**WORK REQUEST**
Copy each line below containing "İçin".

BEGIN MATERIALS PROVIDED

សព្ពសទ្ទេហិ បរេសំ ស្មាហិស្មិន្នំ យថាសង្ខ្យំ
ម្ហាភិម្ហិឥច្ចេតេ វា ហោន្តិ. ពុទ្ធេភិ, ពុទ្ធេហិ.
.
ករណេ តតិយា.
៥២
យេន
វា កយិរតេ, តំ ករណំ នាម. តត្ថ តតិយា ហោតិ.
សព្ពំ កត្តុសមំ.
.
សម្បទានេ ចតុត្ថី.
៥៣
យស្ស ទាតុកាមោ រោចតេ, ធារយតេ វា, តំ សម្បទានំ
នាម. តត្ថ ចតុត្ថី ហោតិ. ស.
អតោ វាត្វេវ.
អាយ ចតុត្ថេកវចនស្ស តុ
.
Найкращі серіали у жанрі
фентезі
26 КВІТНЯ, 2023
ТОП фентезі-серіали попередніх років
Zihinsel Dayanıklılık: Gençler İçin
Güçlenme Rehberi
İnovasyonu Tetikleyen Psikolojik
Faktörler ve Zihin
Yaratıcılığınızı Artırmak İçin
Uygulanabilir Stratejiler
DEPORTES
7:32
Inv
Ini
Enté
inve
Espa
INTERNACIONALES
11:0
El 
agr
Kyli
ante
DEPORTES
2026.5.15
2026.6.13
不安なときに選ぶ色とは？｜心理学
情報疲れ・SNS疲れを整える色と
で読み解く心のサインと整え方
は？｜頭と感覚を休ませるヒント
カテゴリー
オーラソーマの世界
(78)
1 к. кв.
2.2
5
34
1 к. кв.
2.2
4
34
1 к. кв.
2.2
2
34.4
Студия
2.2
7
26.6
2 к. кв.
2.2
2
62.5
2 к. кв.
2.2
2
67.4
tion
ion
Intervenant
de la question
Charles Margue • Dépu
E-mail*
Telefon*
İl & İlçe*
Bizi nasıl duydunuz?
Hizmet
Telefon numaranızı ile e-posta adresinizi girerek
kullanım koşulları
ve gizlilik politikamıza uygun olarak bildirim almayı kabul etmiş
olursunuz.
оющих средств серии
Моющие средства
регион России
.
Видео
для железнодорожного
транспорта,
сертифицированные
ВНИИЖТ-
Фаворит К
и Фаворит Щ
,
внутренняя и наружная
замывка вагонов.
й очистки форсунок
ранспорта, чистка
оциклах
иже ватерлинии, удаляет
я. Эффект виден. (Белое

END MATERIALS PROVIDED

**RESPONSE AREA**
Zihinsel Dayanıklılık: Gençler İçin
Yaratıcılığınızı Artırmak İçin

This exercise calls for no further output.